Problem to work on =
Print the following entries without any change.

The records =
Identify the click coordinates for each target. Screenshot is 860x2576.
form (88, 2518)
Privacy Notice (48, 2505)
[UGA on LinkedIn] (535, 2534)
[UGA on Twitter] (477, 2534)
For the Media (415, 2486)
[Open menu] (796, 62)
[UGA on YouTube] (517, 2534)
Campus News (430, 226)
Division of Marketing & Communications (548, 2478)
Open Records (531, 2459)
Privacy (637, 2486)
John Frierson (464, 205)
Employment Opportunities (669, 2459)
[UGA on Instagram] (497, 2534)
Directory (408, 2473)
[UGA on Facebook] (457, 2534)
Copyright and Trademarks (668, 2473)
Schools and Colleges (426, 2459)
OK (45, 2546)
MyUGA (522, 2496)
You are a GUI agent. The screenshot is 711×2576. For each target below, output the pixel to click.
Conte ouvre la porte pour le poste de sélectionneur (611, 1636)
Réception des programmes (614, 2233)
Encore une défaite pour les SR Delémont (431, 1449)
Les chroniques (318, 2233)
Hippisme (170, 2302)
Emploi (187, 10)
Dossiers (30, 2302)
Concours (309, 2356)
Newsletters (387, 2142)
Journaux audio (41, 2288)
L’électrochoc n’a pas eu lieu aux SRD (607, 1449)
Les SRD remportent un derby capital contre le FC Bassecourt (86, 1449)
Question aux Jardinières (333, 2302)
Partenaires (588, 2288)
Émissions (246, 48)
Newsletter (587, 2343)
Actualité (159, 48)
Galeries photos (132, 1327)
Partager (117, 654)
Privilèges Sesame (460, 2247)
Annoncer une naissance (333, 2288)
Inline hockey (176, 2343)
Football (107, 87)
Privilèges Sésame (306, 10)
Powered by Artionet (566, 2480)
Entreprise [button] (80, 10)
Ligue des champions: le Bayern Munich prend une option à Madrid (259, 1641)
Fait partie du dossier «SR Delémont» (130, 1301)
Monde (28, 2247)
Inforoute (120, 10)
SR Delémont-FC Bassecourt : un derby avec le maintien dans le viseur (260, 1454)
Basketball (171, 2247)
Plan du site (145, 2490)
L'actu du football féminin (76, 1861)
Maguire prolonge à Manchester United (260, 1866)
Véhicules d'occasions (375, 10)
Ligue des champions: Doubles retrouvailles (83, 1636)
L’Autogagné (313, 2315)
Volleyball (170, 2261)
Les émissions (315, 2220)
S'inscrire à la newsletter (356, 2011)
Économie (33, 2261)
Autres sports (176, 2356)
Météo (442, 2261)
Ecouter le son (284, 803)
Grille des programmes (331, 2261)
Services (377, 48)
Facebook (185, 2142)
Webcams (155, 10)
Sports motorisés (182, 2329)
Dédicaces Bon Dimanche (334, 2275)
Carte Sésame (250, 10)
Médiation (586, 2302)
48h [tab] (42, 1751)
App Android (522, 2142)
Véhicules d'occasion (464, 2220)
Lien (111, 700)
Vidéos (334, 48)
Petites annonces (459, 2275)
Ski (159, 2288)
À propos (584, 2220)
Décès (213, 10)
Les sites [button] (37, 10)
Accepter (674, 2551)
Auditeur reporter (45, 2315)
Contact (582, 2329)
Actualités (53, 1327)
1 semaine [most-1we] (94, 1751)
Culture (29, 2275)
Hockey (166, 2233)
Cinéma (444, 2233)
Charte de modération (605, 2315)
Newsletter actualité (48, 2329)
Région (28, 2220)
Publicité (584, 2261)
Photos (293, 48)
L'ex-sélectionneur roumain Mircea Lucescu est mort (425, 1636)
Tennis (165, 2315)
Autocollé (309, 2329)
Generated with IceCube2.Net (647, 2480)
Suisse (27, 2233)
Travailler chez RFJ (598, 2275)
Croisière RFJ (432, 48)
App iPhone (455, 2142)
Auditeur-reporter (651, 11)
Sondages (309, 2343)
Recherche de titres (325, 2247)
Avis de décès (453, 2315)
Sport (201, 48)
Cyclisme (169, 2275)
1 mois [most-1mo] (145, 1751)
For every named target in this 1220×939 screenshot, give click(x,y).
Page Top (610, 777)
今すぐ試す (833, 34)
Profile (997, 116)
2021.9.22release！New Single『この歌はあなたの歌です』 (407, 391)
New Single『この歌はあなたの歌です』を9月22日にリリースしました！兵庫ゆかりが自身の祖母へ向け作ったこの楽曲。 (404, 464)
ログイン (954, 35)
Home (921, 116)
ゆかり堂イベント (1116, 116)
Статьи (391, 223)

Result =
Identify the click coordinates for each target. Screenshot is 860x2576.
form (88, 2518)
Privacy Notice (48, 2505)
[UGA on LinkedIn] (535, 2534)
[UGA on Twitter] (477, 2534)
For the Media (415, 2486)
[Open menu] (796, 62)
[UGA on YouTube] (517, 2534)
Campus News (430, 226)
Division of Marketing & Communications (548, 2478)
Open Records (531, 2459)
Privacy (637, 2486)
John Frierson (464, 205)
Employment Opportunities (669, 2459)
[UGA on Instagram] (497, 2534)
Directory (408, 2473)
[UGA on Facebook] (457, 2534)
Copyright and Trademarks (668, 2473)
Schools and Colleges (426, 2459)
OK (45, 2546)
MyUGA (522, 2496)
You are a GUI agent. The screenshot is 711×2576. For each target below, output the pixel to click.
Conte ouvre la porte pour le poste de sélectionneur (611, 1636)
Réception des programmes (614, 2233)
Encore une défaite pour les SR Delémont (431, 1449)
Les chroniques (318, 2233)
Hippisme (170, 2302)
Emploi (187, 10)
Dossiers (30, 2302)
Concours (309, 2356)
Newsletters (387, 2142)
Journaux audio (41, 2288)
L’électrochoc n’a pas eu lieu aux SRD (607, 1449)
Les SRD remportent un derby capital contre le FC Bassecourt (86, 1449)
Question aux Jardinières (333, 2302)
Partenaires (588, 2288)
Émissions (246, 48)
Newsletter (587, 2343)
Actualité (159, 48)
Galeries photos (132, 1327)
Partager (117, 654)
Privilèges Sesame (460, 2247)
Annoncer une naissance (333, 2288)
Inline hockey (176, 2343)
Football (107, 87)
Privilèges Sésame (306, 10)
Powered by Artionet (566, 2480)
Entreprise [button] (80, 10)
Ligue des champions: le Bayern Munich prend une option à Madrid (259, 1641)
Fait partie du dossier «SR Delémont» (130, 1301)
Monde (28, 2247)
Inforoute (120, 10)
SR Delémont-FC Bassecourt : un derby avec le maintien dans le viseur (260, 1454)
Basketball (171, 2247)
Plan du site (145, 2490)
L'actu du football féminin (76, 1861)
Maguire prolonge à Manchester United (260, 1866)
Véhicules d'occasions (375, 10)
Ligue des champions: Doubles retrouvailles (83, 1636)
L’Autogagné (313, 2315)
Volleyball (170, 2261)
Les émissions (315, 2220)
S'inscrire à la newsletter (356, 2011)
Économie (33, 2261)
Autres sports (176, 2356)
Météo (442, 2261)
Ecouter le son (284, 803)
Grille des programmes (331, 2261)
Services (377, 48)
Facebook (185, 2142)
Webcams (155, 10)
Sports motorisés (182, 2329)
Dédicaces Bon Dimanche (334, 2275)
Carte Sésame (250, 10)
Médiation (586, 2302)
48h [tab] (42, 1751)
App Android (522, 2142)
Véhicules d'occasion (464, 2220)
Lien (111, 700)
Vidéos (334, 48)
Petites annonces (459, 2275)
Ski (159, 2288)
À propos (584, 2220)
Décès (213, 10)
Les sites [button] (37, 10)
Accepter (674, 2551)
Auditeur reporter (45, 2315)
Contact (582, 2329)
Actualités (53, 1327)
1 semaine [most-1we] (94, 1751)
Culture (29, 2275)
Hockey (166, 2233)
Cinéma (444, 2233)
Charte de modération (605, 2315)
Newsletter actualité (48, 2329)
Région (28, 2220)
Publicité (584, 2261)
Photos (293, 48)
L'ex-sélectionneur roumain Mircea Lucescu est mort (425, 1636)
Tennis (165, 2315)
Autocollé (309, 2329)
Generated with IceCube2.Net (647, 2480)
Suisse (27, 2233)
Travailler chez RFJ (598, 2275)
Croisière RFJ (432, 48)
App iPhone (455, 2142)
Auditeur-reporter (651, 11)
Sondages (309, 2343)
Recherche de titres (325, 2247)
Avis de décès (453, 2315)
Sport (201, 48)
Cyclisme (169, 2275)
1 mois [most-1mo] (145, 1751)
For every named target in this 1220×939 screenshot, give click(x,y).
Page Top (610, 777)
今すぐ試す (833, 34)
Profile (997, 116)
2021.9.22release！New Single『この歌はあなたの歌です』 (407, 391)
New Single『この歌はあなたの歌です』を9月22日にリリースしました！兵庫ゆかりが自身の祖母へ向け作ったこの楽曲。 (404, 464)
ログイン (954, 35)
Home (921, 116)
ゆかり堂イベント (1116, 116)
Статьи (391, 223)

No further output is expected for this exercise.